International Day of Forests and World Water Day: Valuing forest restoration and water (Este recurso solo está disponible en inglés)


    It is estimated that in the last 30 years, 420 million hectares of forest have been lost through conversion to other land uses. Deforestation and forest degradation continue to take place at alarming rates. This, in turn, has a significant impact on the ecosystem services that forests provide. Considering this scenario, it is extremely important to improve forest management for the provision of ecosystem services by promoting forest restoration activities that are aligned with international goals and frameworks, such as the Bonn Challenge and the UN Decade on Ecosystem Restoration. This year, the International Day of Forests spotlights this topic, focusing on forest resilience and its services, under the theme “Forest restoration: a path to recovery and well-being"

    Restoration of forested areas can, for example, play an important role in the quality, timing, and quantity of one of the most important resources we have: water. Forest restoration can therefore, increase the environmental, economic and socio-cultural value of water, especially in previously degraded areas. How we value water, coincidentally the 2021 World Water Day theme, influences how we manage our forests and water resources, making forest-water relationships key to building resilient landscapes and societies.  

    Forest restoration, focusing on water ecosystem services provided by forests, can increase food and water security, support biodiversity and positively influence our health and recreation.

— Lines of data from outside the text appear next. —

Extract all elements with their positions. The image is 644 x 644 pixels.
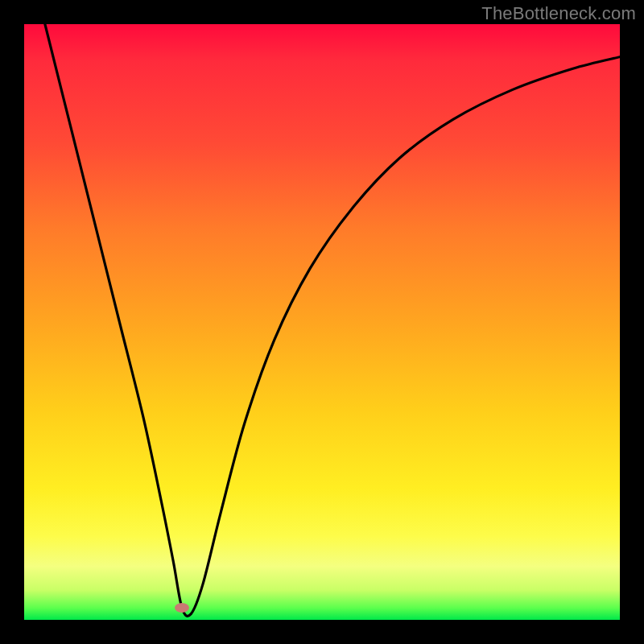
bottleneck-curve xyxy=(45,24,620,616)
chart-frame: TheBottleneck.com xyxy=(0,0,644,644)
plot-area xyxy=(24,24,620,620)
watermark-text: TheBottleneck.com xyxy=(481,3,636,24)
curve-svg xyxy=(24,24,620,620)
min-point-marker xyxy=(175,603,189,613)
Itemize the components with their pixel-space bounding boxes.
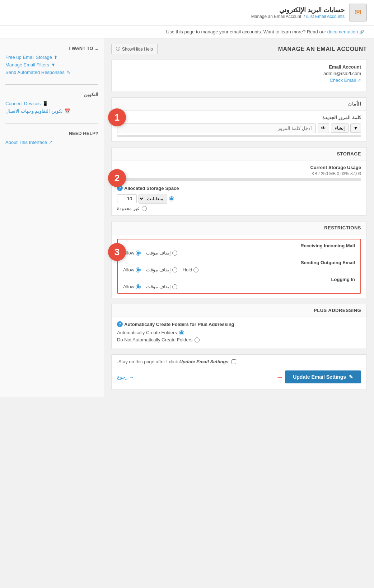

However, how do we ensure forest restoration approaches succeed and increase the resilience of forests and their ability to provide water benefits?

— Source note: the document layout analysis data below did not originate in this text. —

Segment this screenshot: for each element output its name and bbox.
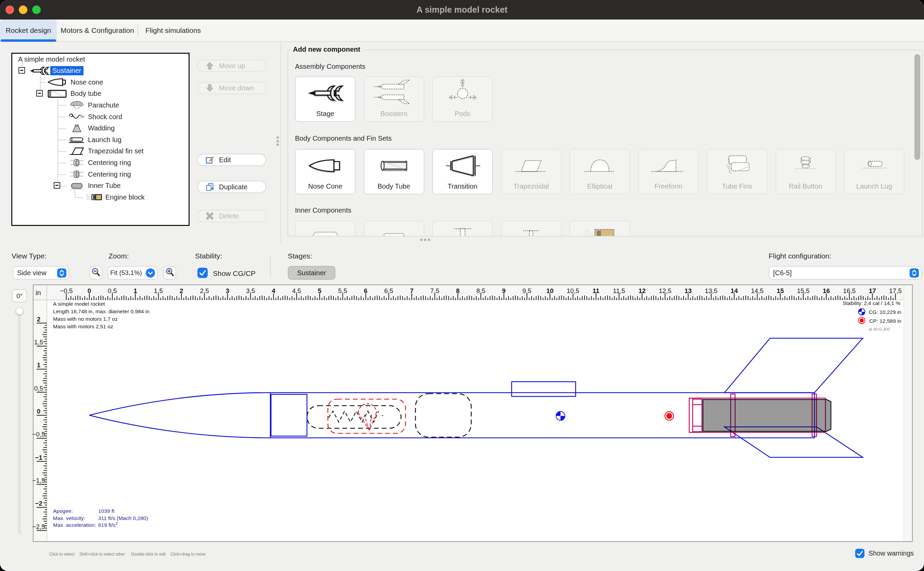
bodytube-big-icon — [365, 152, 424, 180]
tree-item-label: Centering ring — [86, 170, 133, 179]
engineblock-big-icon — [570, 223, 629, 236]
zoom-level-select[interactable]: Fit (53,1%) — [108, 266, 158, 280]
move-down-button[interactable]: Move down — [197, 82, 266, 94]
splitter-dot — [277, 136, 279, 139]
component-button-centering-big[interactable] — [432, 221, 493, 236]
tree-item-centering-ring[interactable]: Centering ring — [68, 168, 133, 180]
tree-item-launch-lug[interactable]: Launch lug — [68, 134, 123, 145]
component-button-body-tube[interactable]: Body Tube — [364, 149, 424, 194]
tree-item-centering-ring[interactable]: Centering ring — [68, 157, 133, 168]
splitter-dot — [420, 239, 423, 241]
rocket-canvas[interactable] — [33, 284, 913, 542]
check-icon — [855, 549, 864, 558]
arrow-down-icon — [205, 83, 214, 93]
component-button-launch-lug[interactable]: Launch Lug — [844, 149, 904, 194]
component-button-elliptical[interactable]: Elliptical — [570, 149, 630, 194]
tree-item-label: Engine block — [103, 193, 147, 202]
boosters-icon — [365, 79, 424, 107]
tree-item-label: Launch lug — [86, 135, 123, 145]
component-button-pods[interactable]: Pods — [432, 76, 493, 122]
flight-configuration-select[interactable]: [C6-5] — [768, 266, 922, 280]
tree-item-label: Centering ring — [86, 158, 133, 167]
centering-big-icon — [433, 223, 492, 236]
show-warnings-checkbox[interactable] — [855, 549, 864, 558]
view-type-select[interactable]: Side view — [13, 266, 69, 280]
chevron-down-icon — [146, 269, 155, 278]
tree-expand-handle[interactable] — [18, 67, 25, 74]
toolbar-separator — [270, 257, 271, 277]
tree-connector-line — [57, 99, 58, 186]
window-title: A simple model rocket — [0, 0, 924, 20]
tree-item-engine-block[interactable]: Engine block — [85, 191, 147, 203]
zoom-out-button[interactable] — [89, 266, 102, 280]
tree-item-parachute[interactable]: Parachute — [68, 99, 121, 111]
tree-item-shock-cord[interactable]: Shock cord — [68, 111, 124, 123]
rotation-slider-knob[interactable] — [16, 307, 23, 315]
component-button-boosters[interactable]: Boosters — [364, 76, 424, 122]
tree-item-body-tube[interactable]: Body tube — [47, 88, 103, 100]
coupler-icon — [365, 223, 424, 236]
tab-separator — [137, 25, 138, 36]
tree-item-nose-cone[interactable]: Nose cone — [47, 76, 105, 88]
component-button-bulkhead[interactable] — [501, 221, 562, 236]
component-button-label: Boosters — [365, 110, 424, 118]
tab-motors-configuration[interactable]: Motors & Configuration — [57, 20, 138, 41]
button-label: Delete — [219, 212, 239, 220]
combo-value: [C6-5] — [769, 269, 910, 277]
transition-icon — [433, 152, 492, 180]
component-button-label: Nose Cone — [296, 182, 355, 190]
nosecone-icon — [47, 77, 68, 87]
show-cgcp-checkbox[interactable] — [197, 268, 208, 278]
bulkhead-icon — [502, 223, 561, 236]
rotation-slider[interactable] — [18, 307, 20, 534]
component-button-rail-button[interactable]: Rail Button — [776, 149, 836, 194]
combo-value: Fit (53,1%) — [108, 269, 146, 276]
stages-label: Stages: — [288, 252, 312, 260]
splitter-dot — [424, 239, 427, 241]
tree-item-sustainer[interactable]: Sustainer — [29, 65, 83, 77]
edit-button[interactable]: Edit — [197, 154, 266, 166]
tab-flight-simulations[interactable]: Flight simulations — [138, 20, 208, 41]
component-button-coupler[interactable] — [364, 221, 424, 236]
tree-expand-handle[interactable] — [54, 182, 60, 188]
component-button-nose-cone[interactable]: Nose Cone — [295, 149, 356, 194]
duplicate-button[interactable]: Duplicate — [197, 181, 266, 193]
delete-button[interactable]: Delete — [197, 210, 266, 222]
railbutton-icon — [776, 152, 835, 180]
component-button-stage[interactable]: Stage — [295, 76, 356, 122]
nosecone-big-icon — [296, 152, 355, 180]
vertical-splitter[interactable] — [280, 42, 281, 244]
stage-toggle-sustainer[interactable]: Sustainer — [288, 266, 336, 280]
component-button-transition[interactable]: Transition — [432, 149, 493, 194]
tree-item-inner-tube[interactable]: Inner Tube — [68, 180, 123, 192]
move-up-button[interactable]: Move up — [197, 60, 266, 72]
tab-rocket-design[interactable]: Rocket design — [0, 20, 57, 41]
tree-connector-line — [75, 197, 83, 198]
component-button-label: Transition — [433, 182, 492, 190]
add-panel-scrollbar[interactable] — [915, 54, 920, 160]
titlebar: A simple model rocket — [0, 0, 924, 20]
component-button-engineblock-big[interactable] — [570, 221, 630, 236]
tree-item-label: Wadding — [86, 123, 117, 133]
component-button-label: Launch Lug — [845, 182, 904, 190]
component-button-label: Body Tube — [365, 182, 424, 190]
hint-text: Double-click to edit — [131, 552, 166, 557]
component-button-innertube-big[interactable] — [295, 221, 356, 236]
tree-expand-handle[interactable] — [36, 90, 43, 97]
component-button-label: Pods — [433, 110, 492, 118]
tree-item-label: Inner Tube — [86, 181, 123, 190]
innertube-icon — [68, 181, 86, 191]
tree-item-trapezoidal-fin-set[interactable]: Trapezoidal fin set — [68, 145, 146, 157]
component-button-label: Freeform — [639, 182, 698, 190]
tree-item-label: Body tube — [68, 89, 103, 98]
component-button-trapezoidal[interactable]: Trapezoidal — [501, 149, 562, 194]
check-icon — [197, 268, 208, 278]
component-button-freeform[interactable]: Freeform — [638, 149, 699, 194]
tab-label: Flight simulations — [145, 26, 201, 34]
tree-connector-line — [57, 174, 66, 175]
component-button-tube-fins[interactable]: Tube Fins — [707, 149, 767, 194]
zoom-in-button[interactable] — [163, 266, 176, 280]
tree-item-root[interactable]: A simple model rocket — [16, 53, 87, 65]
tree-item-wadding[interactable]: Wadding — [68, 123, 117, 134]
splitter-dot — [277, 140, 279, 142]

  • Promoting inclusive restoration, taking all actors and sectors into account, and empowering communities to advance local solutions. The maintenance and improvement of water quantity and quality provided by healthy forests impacts a range of sectors, such as fisheries, agriculture, and tourism among others. For example, forests maintain and support aquatic biodiversity and important fisheries by providing shade, protecting the soil from erosion, acting as a chemical buffer, and providing nutritious terrestrial inputs. Many fisheries are important for local economies as they bring in recreational fishers and are a major food source for communities.
  • Investing in Capacity development to improve our understanding of forest-water relationships and management implications. Further guidance and support on capacity development can be found in the following resources:

Advancing the forest and water nexus: A capacity development facilitation guide: provides background information, resource materials and a facilitation plan to support capacity development programme on the forest-water nexus.

LoCoFoRest training programme: gives participants the skills and knowledge to make forest and landscape restoration scalable and to take advantage of new value chains.

SFM toolbox: provides general guidance on water management priorities in forests, as well as links to key tools and case studies of effective water management in forests.

  •  Monitoring forest-water interactions to support decision-making. The following tools were developed to support monitoring actions, and can be easily applied and adapted to specific contexts:

Blue Targeting Tool: supports best management practices in forestry along small streams

Forest & Landscape Water Ecosystem Services (FL-WES) Tool: helps people better monitor, measure, and manage the relationship between forests and water.


Forest restoration that considers cross-sectoral and inclusive approaches, capacity development, monitoring actions and the sustainable management of the forest-water nexus, has the potential to enhance landscape resilience and increase the value of water while creating a path to recovery and well-being.